::: Available data :::
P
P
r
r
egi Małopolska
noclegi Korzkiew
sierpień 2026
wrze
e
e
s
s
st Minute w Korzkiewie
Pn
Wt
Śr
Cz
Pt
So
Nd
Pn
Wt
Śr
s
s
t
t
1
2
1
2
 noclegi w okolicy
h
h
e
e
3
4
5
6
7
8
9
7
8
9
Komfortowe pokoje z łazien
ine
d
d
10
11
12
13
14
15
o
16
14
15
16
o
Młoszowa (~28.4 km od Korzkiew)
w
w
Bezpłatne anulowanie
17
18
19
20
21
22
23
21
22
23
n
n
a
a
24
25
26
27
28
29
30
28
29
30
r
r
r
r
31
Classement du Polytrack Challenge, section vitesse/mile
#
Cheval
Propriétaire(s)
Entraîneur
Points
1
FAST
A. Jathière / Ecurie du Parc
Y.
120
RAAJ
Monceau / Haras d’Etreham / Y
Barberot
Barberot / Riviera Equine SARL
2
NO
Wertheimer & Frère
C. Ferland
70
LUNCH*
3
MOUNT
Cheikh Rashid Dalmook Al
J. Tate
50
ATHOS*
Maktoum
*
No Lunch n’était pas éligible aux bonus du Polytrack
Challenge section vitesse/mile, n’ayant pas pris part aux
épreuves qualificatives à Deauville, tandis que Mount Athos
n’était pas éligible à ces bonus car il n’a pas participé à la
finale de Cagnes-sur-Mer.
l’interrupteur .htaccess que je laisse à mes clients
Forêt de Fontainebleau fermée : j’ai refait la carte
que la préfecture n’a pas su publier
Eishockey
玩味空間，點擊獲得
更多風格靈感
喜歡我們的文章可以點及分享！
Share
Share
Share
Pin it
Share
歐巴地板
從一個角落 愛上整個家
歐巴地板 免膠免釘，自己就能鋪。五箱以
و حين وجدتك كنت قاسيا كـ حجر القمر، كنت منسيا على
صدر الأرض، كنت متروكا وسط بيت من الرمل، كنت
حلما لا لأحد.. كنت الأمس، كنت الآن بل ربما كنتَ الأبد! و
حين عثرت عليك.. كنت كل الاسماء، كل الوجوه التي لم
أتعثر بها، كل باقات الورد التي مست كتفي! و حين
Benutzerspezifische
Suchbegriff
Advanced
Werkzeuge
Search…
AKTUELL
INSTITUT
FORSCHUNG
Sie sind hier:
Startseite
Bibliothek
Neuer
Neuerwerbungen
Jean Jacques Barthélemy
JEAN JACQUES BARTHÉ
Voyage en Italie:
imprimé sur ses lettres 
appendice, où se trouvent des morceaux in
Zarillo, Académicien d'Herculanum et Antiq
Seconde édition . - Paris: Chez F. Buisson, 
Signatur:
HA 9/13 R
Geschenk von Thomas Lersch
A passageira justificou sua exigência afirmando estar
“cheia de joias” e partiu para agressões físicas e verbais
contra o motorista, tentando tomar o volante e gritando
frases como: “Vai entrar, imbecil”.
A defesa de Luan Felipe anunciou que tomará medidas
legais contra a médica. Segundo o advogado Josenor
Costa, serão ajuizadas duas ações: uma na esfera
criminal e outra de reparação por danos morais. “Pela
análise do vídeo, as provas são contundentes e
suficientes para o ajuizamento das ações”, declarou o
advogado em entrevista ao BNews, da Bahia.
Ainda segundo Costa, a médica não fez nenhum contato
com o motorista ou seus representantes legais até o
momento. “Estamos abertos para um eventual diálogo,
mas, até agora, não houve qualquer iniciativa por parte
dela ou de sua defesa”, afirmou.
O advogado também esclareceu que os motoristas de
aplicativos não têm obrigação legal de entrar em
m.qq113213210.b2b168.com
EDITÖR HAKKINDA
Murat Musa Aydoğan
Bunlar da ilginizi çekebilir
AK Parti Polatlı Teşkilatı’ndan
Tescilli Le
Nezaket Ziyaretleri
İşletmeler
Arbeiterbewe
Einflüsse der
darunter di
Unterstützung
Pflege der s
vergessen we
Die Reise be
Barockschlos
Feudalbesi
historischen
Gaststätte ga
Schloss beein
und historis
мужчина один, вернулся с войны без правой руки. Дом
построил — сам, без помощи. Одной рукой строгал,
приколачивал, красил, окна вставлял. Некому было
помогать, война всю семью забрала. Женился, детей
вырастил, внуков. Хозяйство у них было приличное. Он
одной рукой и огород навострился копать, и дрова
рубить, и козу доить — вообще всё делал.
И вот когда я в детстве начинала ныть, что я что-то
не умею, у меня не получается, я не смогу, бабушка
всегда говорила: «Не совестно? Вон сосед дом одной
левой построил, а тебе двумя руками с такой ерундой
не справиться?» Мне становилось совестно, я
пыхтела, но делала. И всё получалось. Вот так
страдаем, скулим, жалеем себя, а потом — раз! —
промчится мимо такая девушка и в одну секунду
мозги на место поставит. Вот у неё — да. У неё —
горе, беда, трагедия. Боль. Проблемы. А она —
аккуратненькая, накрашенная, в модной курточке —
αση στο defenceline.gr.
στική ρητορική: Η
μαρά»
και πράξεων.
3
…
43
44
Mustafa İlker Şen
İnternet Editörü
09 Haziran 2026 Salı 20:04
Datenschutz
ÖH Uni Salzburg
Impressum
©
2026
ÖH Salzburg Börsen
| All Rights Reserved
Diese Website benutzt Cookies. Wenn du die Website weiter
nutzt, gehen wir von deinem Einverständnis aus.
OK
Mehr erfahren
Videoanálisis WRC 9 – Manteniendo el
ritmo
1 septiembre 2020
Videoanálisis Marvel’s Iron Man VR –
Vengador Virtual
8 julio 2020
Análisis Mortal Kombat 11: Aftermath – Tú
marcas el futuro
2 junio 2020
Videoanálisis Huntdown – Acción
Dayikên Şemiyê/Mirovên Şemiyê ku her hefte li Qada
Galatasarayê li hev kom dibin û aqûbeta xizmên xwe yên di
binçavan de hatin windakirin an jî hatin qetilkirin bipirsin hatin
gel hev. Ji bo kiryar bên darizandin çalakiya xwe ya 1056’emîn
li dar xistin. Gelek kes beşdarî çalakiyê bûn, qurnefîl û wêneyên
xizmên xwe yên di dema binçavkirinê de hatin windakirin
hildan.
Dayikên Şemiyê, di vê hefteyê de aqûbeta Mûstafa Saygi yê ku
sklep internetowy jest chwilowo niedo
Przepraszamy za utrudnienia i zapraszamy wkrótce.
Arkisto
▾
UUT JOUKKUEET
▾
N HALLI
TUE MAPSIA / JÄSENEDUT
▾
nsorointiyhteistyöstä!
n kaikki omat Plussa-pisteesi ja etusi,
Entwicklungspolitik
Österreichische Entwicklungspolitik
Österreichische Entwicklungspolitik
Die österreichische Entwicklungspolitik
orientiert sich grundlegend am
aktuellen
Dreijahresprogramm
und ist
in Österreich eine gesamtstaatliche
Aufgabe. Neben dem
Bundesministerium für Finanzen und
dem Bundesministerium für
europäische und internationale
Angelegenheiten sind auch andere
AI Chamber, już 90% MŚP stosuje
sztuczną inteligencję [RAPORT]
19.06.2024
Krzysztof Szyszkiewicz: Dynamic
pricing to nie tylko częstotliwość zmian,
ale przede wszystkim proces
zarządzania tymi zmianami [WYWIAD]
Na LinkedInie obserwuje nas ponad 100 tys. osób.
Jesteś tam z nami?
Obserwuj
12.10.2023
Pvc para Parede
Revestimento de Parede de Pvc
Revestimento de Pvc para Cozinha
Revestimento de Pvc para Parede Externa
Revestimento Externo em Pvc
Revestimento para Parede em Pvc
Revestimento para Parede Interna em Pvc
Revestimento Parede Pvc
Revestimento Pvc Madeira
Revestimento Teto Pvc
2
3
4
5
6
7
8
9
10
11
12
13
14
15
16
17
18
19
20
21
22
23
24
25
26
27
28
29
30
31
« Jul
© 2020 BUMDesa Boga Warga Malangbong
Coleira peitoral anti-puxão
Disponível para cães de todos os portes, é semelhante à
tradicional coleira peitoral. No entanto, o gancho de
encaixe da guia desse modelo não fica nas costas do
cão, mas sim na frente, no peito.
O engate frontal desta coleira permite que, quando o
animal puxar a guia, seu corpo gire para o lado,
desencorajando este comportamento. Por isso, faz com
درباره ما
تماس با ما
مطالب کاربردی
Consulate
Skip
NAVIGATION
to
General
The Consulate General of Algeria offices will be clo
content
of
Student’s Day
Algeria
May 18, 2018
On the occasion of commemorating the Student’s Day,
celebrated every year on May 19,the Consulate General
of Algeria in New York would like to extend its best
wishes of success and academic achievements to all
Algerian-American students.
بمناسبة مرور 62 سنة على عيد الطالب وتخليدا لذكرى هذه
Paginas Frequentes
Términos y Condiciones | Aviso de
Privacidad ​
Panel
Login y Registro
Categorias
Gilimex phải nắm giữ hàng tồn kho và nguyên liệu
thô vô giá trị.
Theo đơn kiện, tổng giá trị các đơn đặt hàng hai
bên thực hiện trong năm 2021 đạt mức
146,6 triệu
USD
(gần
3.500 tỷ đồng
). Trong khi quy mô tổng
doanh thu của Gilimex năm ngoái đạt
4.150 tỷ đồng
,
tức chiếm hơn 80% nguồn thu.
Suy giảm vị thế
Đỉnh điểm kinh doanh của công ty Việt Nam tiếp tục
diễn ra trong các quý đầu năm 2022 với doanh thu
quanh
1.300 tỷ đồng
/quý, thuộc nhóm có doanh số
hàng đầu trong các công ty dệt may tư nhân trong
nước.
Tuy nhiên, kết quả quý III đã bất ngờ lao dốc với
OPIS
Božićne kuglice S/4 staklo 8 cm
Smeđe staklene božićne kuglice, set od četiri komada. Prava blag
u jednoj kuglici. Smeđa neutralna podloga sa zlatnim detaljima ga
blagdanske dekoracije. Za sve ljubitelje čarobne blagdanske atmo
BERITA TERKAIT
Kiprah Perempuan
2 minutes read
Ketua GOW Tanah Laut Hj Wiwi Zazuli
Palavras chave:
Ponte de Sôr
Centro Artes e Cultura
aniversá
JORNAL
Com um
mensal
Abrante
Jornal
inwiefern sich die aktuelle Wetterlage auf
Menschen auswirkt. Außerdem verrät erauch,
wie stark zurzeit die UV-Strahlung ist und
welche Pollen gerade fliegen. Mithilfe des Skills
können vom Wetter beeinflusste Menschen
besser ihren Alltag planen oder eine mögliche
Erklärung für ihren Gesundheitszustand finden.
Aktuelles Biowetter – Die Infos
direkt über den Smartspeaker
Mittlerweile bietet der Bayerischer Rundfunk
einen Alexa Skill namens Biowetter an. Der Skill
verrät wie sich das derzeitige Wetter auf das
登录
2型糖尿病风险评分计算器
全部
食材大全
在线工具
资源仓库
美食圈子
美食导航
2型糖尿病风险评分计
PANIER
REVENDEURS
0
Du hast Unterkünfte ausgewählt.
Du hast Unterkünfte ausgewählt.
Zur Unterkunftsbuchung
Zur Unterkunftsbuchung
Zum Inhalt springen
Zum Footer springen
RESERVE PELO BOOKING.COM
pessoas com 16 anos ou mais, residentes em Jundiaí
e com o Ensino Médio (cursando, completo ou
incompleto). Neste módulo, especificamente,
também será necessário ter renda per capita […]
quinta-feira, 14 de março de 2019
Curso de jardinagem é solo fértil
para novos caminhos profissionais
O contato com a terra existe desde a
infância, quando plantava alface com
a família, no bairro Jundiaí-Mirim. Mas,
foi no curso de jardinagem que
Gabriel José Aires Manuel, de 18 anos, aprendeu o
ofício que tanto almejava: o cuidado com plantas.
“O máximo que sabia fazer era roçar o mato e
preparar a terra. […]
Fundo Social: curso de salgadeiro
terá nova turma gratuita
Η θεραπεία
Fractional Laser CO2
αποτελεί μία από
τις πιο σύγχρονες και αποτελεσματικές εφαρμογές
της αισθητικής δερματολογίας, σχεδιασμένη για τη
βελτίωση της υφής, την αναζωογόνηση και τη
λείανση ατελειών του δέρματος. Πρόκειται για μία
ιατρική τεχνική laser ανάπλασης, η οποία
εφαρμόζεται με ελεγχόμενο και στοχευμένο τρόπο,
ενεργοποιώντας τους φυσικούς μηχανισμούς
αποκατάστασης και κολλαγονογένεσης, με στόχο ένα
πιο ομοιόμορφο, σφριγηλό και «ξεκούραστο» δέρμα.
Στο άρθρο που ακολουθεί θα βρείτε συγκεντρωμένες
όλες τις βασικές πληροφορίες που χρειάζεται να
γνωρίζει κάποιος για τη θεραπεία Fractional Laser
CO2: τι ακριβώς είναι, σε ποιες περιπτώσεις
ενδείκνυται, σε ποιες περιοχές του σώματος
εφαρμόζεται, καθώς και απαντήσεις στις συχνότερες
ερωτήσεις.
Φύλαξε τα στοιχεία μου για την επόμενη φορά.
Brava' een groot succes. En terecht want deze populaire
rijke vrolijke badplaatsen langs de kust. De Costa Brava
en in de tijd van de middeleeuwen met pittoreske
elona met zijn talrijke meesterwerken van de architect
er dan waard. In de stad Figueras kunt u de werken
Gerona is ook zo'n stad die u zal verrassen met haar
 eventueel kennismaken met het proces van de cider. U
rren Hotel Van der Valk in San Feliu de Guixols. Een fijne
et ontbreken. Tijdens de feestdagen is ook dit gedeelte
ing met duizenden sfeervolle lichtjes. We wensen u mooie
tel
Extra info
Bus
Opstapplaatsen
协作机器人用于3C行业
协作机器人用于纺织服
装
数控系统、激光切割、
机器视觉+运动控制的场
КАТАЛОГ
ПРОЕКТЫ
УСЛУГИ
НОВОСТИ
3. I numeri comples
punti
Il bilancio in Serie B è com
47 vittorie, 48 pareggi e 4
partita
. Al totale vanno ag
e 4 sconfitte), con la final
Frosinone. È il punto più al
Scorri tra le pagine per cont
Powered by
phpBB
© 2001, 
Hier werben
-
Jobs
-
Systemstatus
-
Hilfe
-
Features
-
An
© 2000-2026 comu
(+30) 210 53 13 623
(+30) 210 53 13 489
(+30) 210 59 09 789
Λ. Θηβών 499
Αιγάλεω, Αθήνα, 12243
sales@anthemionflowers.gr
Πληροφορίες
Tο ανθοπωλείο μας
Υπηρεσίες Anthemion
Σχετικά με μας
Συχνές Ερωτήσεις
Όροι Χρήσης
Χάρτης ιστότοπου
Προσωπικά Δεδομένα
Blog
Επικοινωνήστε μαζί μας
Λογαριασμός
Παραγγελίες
:::
[Assigned task]: Copy out, exactly and alone, the lines of the entries above between the ones holding "Fundo Social: curso de salgadeiro" and "e 4 sconfitte), con la final", inclusive.

[Written answer]:
Fundo Social: curso de salgadeiro
terá nova turma gratuita
Η θεραπεία
Fractional Laser CO2
αποτελεί μία από
τις πιο σύγχρονες και αποτελεσματικές εφαρμογές
της αισθητικής δερματολογίας, σχεδιασμένη για τη
βελτίωση της υφής, την αναζωογόνηση και τη
λείανση ατελειών του δέρματος. Πρόκειται για μία
ιατρική τεχνική laser ανάπλασης, η οποία
εφαρμόζεται με ελεγχόμενο και στοχευμένο τρόπο,
ενεργοποιώντας τους φυσικούς μηχανισμούς
αποκατάστασης και κολλαγονογένεσης, με στόχο ένα
πιο ομοιόμορφο, σφριγηλό και «ξεκούραστο» δέρμα.
Στο άρθρο που ακολουθεί θα βρείτε συγκεντρωμένες
όλες τις βασικές πληροφορίες που χρειάζεται να
γνωρίζει κάποιος για τη θεραπεία Fractional Laser
CO2: τι ακριβώς είναι, σε ποιες περιπτώσεις
ενδείκνυται, σε ποιες περιοχές του σώματος
εφαρμόζεται, καθώς και απαντήσεις στις συχνότερες
ερωτήσεις.
Φύλαξε τα στοιχεία μου για την επόμενη φορά.
Brava' een groot succes. En terecht want deze populaire
rijke vrolijke badplaatsen langs de kust. De Costa Brava
en in de tijd van de middeleeuwen met pittoreske
elona met zijn talrijke meesterwerken van de architect
er dan waard. In de stad Figueras kunt u de werken
Gerona is ook zo'n stad die u zal verrassen met haar
 eventueel kennismaken met het proces van de cider. U
rren Hotel Van der Valk in San Feliu de Guixols. Een fijne
et ontbreken. Tijdens de feestdagen is ook dit gedeelte
ing met duizenden sfeervolle lichtjes. We wensen u mooie
tel
Extra info
Bus
Opstapplaatsen
协作机器人用于3C行业
协作机器人用于纺织服
装
数控系统、激光切割、
机器视觉+运动控制的场
КАТАЛОГ
ПРОЕКТЫ
УСЛУГИ
НОВОСТИ
3. I numeri comples
punti
Il bilancio in Serie B è com
47 vittorie, 48 pareggi e 4
partita
. Al totale vanno ag
e 4 sconfitte), con la final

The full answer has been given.